The event cards consist of things like allowing you to close other player's rides, moving park guests to more opportune positions, holding an auction for a park attraction, paying cash to one or all the players, and moving the year marker which will eventually end the game.
The auctions make the game interesting. There are 4 types. Single attraction face up, double face up, single blind (face down), and double blind auctions. You don't know what type of event card or auction is coming up. If you blow too much money on an early auction, you might miss the opportunity to win a double later on. The more attractions you own, the more points you get when a visitor frequents your ride.
Player movement consists of rolling 2 dice. One die has 7 colors (one for each of the visitors) and a wild spot that allows you to move the visitor of the color indicated (or one of choice if rolling a wild spot). The other is a six-sided that shows how far they must move in the turn. You cannot retrace their steps. This is where the second dilemma can present itself. The obvious is to move a visitor to one of your attractions which scores you double it's ride value in points. The next option is to move the indicated visitor to a ride of another player allowing both of you to collect the amount of points shown. Finally, if the first two options don't suit you, you can try to position the visitor closer to your attractions.
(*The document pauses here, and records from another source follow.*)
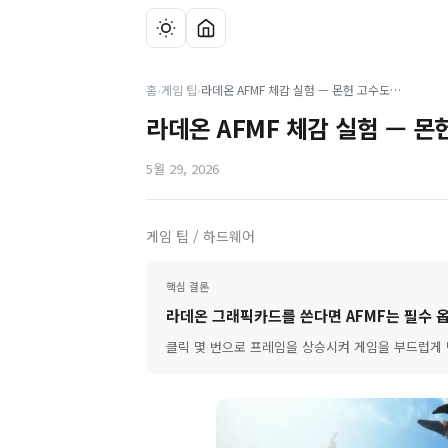
홈
›
게임 팁
›
라데온 AFMF 체감 실험 — 몬헌 고수도 차이를 느낄까?
라데온 AFMF 체감 실험 — 몬
5월 29, 2026
게임 팁 / 하드웨어
핵심 결론
라데온 그래픽카드를 쓴다면 AFMF는 필수 
클릭 몇 번으로 프레임을 상승시켜 게임을 부드럽게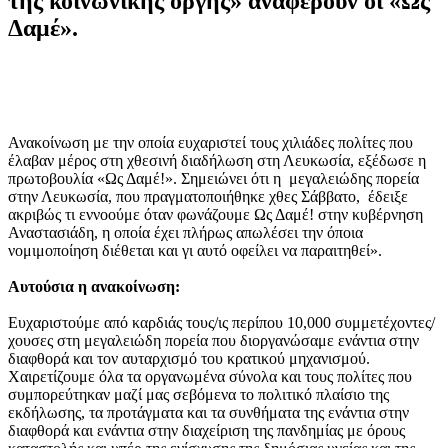
της κοινωνικής οργής» αναφέρουν οι «Ως
Δαμέ».
Ανακοίνωση με την οποία ευχαριστεί τους χιλιάδες πολίτες που
έλαβαν μέρος στη χθεσινή διαδήλωση στη Λευκωσία, εξέδωσε η
πρωτοβουλία «Ως Δαμέ!». Σημειώνει ότι η μεγαλειώδης πορεία
στην Λευκωσία, που πραγματοποιήθηκε χθες Σάββατο, έδειξε
ακριβώς τι εννοούμε όταν φωνάζουμε Ως Δαμέ! στην κυβέρνηση
Αναστασιάδη, η οποία έχει πλήρως απωλέσει την όποια
νομιμοποίηση διέθεται και γι αυτό οφείλει να παραιτηθεί».
Αυτούσια η ανακοίνωση:
Ευχαριστούμε από καρδιάς τους/ις περίπου 10,000 συμμετέχοντες/
χουσες στη μεγαλειώδη πορεία που διοργανώσαμε ενάντια στην
διαφθορά και τον αυταρχισμό του κρατικού μηχανισμού.
Χαιρετίζουμε όλα τα οργανωμένα σύνολα και τους πολίτες που
συμπορεύτηκαν μαζί μας σεβόμενα το πολιτικό πλαίσιο της
εκδήλωσης, τα προτάγματα και τα συνθήματα της ενάντια στην
διαφθορά και ενάντια στην διαχείριση της πανδημίας με όρους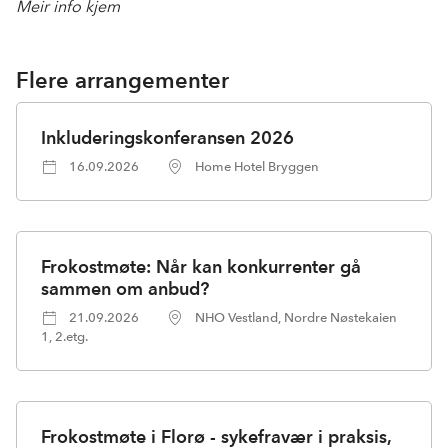
Meir info kjem
Flere arrangementer
Inkluderingskonferansen 2026
16.09.2026
Home Hotel Bryggen
Frokostmøte: Når kan konkurrenter gå
sammen om anbud?
21.09.2026
NHO Vestland, Nordre Nøstekaien
1, 2.etg.
Frokostmøte i Florø - sykefravær i praksis,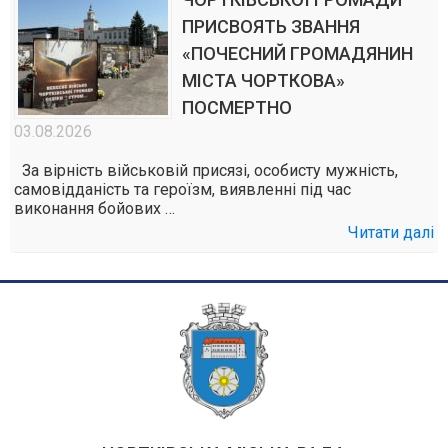
ПРИСВОЯТЬ ЗВАННЯ
«ПОЧЕСНИЙ ГРОМАДЯНИН
МІСТА ЧОРТКОВА»
ПОСМЕРТНО
03.08.2026
За вірність військовій присязі, особисту мужність,
самовідданість та героїзм, виявленні під час
виконання бойових …
Читати далі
Finally there's the option to buy a maintenance or custodial person at the beginning of the game for a set amount. You may purchase both if you like. These people allow you to avoid nasty event card payments should you not have one or both of them in possession. Think of them as insurance tokens.
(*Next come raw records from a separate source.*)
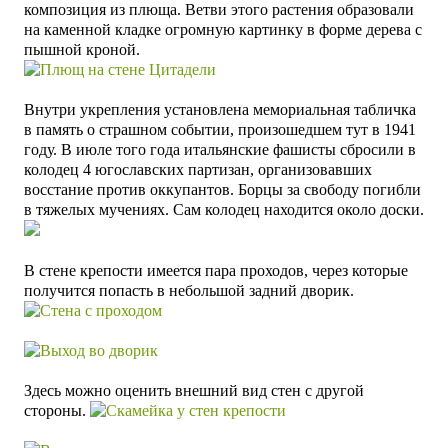
композиция из плюща. Ветви этого растения образовали
на каменной кладке огромную картинку в форме дерева с
пышной кроной.
Внутри укрепления установлена мемориальная табличка
в память о страшном событии, произошедшем тут в 1941
году. В июле того года итальянские фашисты сбросили
в
колодец
4 югославских партизан,
организовавших
восстание против
оккупантов. Борцы за свободу погибли
в тяжелых мучениях. Сам колодец
находится около доски.
В стене крепости имеется пара проходов, через которые
получится попасть в небольшой задний дворик.
Здесь можно оценить внешний вид стен с другой
стороны.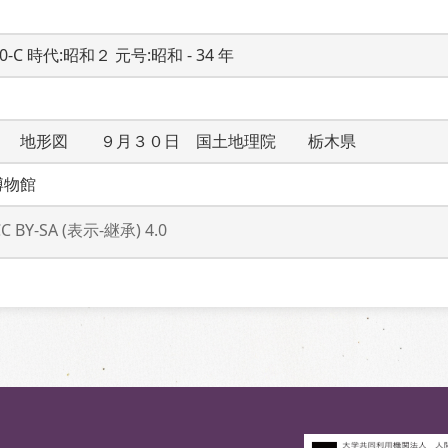
20-C 時代:昭和２ 元号:昭和 - 34 年
１　地形図　　９月３０日　国土地理院　　栃木県
博物館
CC BY-SA (表示-継承) 4.0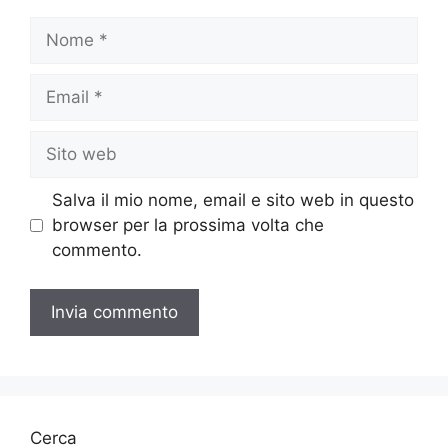
Nome
Email
Sito
web
Salva il mio nome, email e sito web in questo
browser per la prossima volta che
commento.
Cerca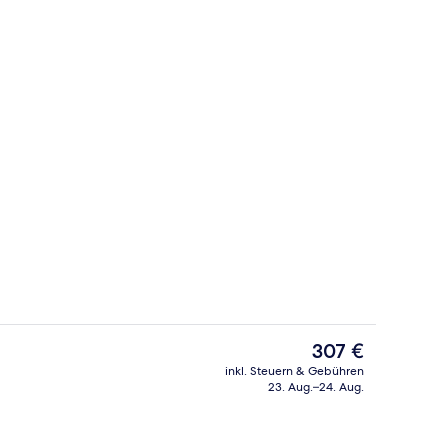
er, Terrasse, Stadtblick | Minibar, Zimmersafe, Schreibtisch, laptopgeeignet
Rezeption
Der
307 €
aktuelle
inkl. Steuern & Gebühren
Preis
23. Aug.–24. Aug.
Premium-Zimmer, Terrasse, Stadtblick 
beträgt
307 €.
In our first game, Tye started off with the wooden roller coaster and popcorn stand which cost him quite a bit of cash. He was out of the running for a few double auctions that came along. I managed to pick up the steel rollercoaster for a lark in a double blind auction, but couldn't capitalize on it for pretty much the rest of the game. High value attractions seem to get hit by the closed tokens a lot and are furthest away from the gate meaning they don't get as much traffic. Micki managed to get the information kiosk at the park entrance. It's fairly low (a one pointer) in value, but there's an event card that moves 4 visitors to it during the game. If you happen to own it, it's 8 points. Plus, there's lots of traffic through that area, so she managed to score well in the game. An ususual amount of year turn event cards came up and ended the game after about 2/3 of the event deck was run through causing a low scoring game. I ended up with 27 points, Micki with 17 and Tye with 22.
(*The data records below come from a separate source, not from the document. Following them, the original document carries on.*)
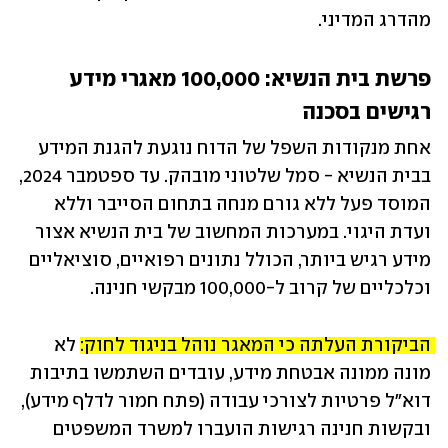
מהדרג המדיני.
פרשת בית הנשיא: 100,000 מאגרי מידע 
רגישים בסכנה
אחת מנקודות השפל של הדוח נוגעת להגנת המידע 
בבית הנשיא - סמל שלטוני מובהק. עד ספטמבר 2024, 
המוסד פעל ללא גורם מנחה בתחום הסייבר וללא 
ועדת היגוי. במערכות המחשוב של בית הנשיא אצור 
מידע רגיש ביותר, הכולל נתונים רפואיים, סוציאליים 
וכלכליים של קרוב ל-100,000 מבקשי חנינה. 
הביקורת העלתה כי המאגר נוהל בניגוד לחוק: 
לא 
מונה ממונה אבטחת מידע, עובדים השתמשו בתיבות 
דוא"ל פרטיות לצורכי עבודה (פתח חמור לדלף מידע), 
ובקשות חנינה רגישות הועברו למשרד המשפטים 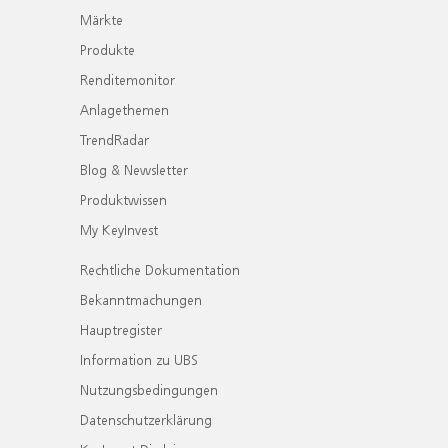
Märkte
Produkte
Renditemonitor
Anlagethemen
TrendRadar
Blog & Newsletter
Produktwissen
My KeyInvest
Rechtliche Dokumentation
Bekanntmachungen
Hauptregister
Information zu UBS
Nutzungsbedingungen
Datenschutzerklärung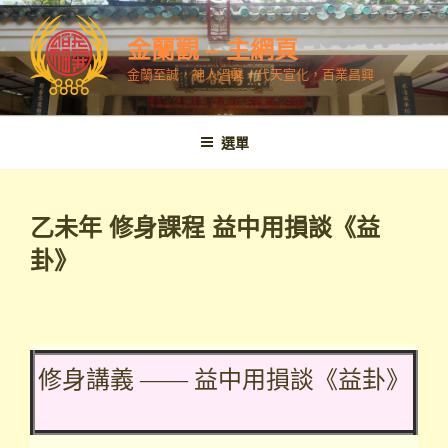
跳
至
金蘭觀 – 主網頁
內
金蘭至誠，神人溫馨，代天宣化，百業昌興
容
選單
乙未年 修身課程 益中用損談《益
卦》
修身講義 —— 益中用損談《益卦》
In the second game, the steel roller coaster never came up. Tye managed to get the wooden roller coaster in a bid but could only capitalize on it twice. Lots of points went to middle of the road attractions like the water rides and ferris wheel. Micki made a killing off her attractions. I had the most rides (12) in the game and got hit late on by the event card which caused everyone to pay 1 point for each ride they owned. Ouch. The game went to the next to last card, and all attractions but 2 made it on the board. Final score Micki 49, Tye 38, Walt 35. If the maintenance cost event card had come up earlier it would have been a different game.
Overall, this is a great family game with a good balance of luck and strategy. It could use a few tweaks though. Here's a few changes we decided to make. You may turn in either a maintenance or custodial persion chit to reopen a closed ride (you then lose their insurance protection). There are two blank event cards that come with the game. One event we made was to allow all players to purchase a maintenance custodial person for 100,000 more than the original cost at the start of the game. The other allows the purchase of a custodial person in the same manner. Finally we take out one of the year movement event cards and shuffle it into the last 10 cards to assure the game will at least go into the bottom 5th of the event deck. I also used the extra sprue cardboard to cut out a fifth players ownership tokens and allow another player. I think that six players would cause the event deck to be run through too quickly.